Extracted page text data

————————

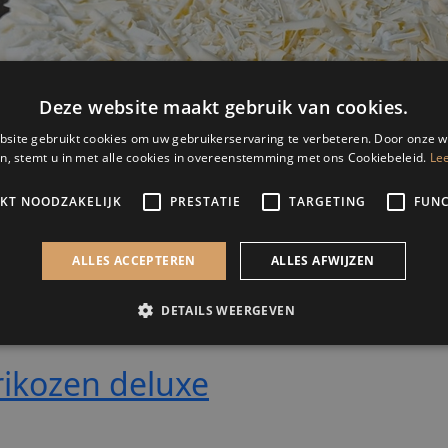
ikozen deluxe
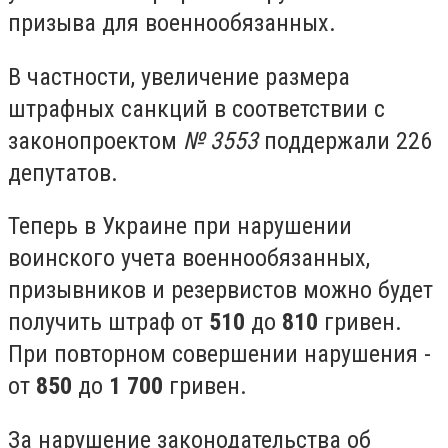
призыва для военнообязанных.
В частности, увеличение размера
штрафных санкций в соответствии с
законопроектом
№ 3553
поддержали 226
депутатов.
Теперь в Украине при нарушении
воинского учета военнообязанных,
призывников и резервистов можно будет
получить штраф от
510
до
810
гривен.
При повторном совершении нарушения -
от
850
до
1 700
гривен.
За нарушение законодательства об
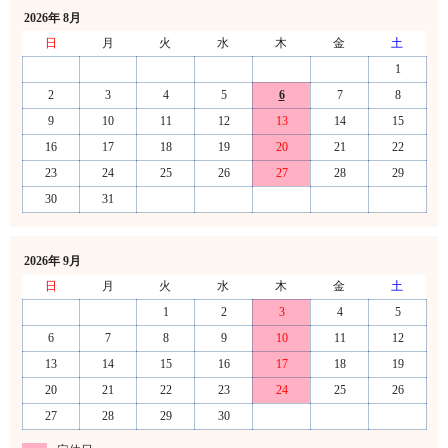
2026年 8月
日
月
火
水
木
金
土
1
2
3
4
5
6
7
8
9
10
11
12
13
14
15
16
17
18
19
20
21
22
23
24
25
26
27
28
29
30
31
2026年 9月
日
月
火
水
木
金
土
1
2
3
4
5
6
7
8
9
10
11
12
13
14
15
16
17
18
19
20
21
22
23
24
25
26
27
28
29
30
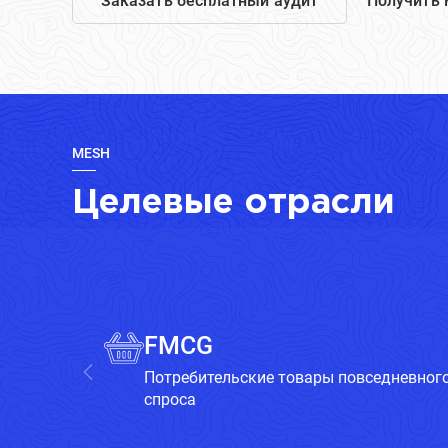
Заказать бесплатный аудит
Получить 
MESH
Целевые отрасли
FMCG
Потребительские товары повседневног
спроса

————————

Task item -
Determine how many lines in the data above contain the string "военнообязанных". Give nothing except the number.

Answer to the problem -
2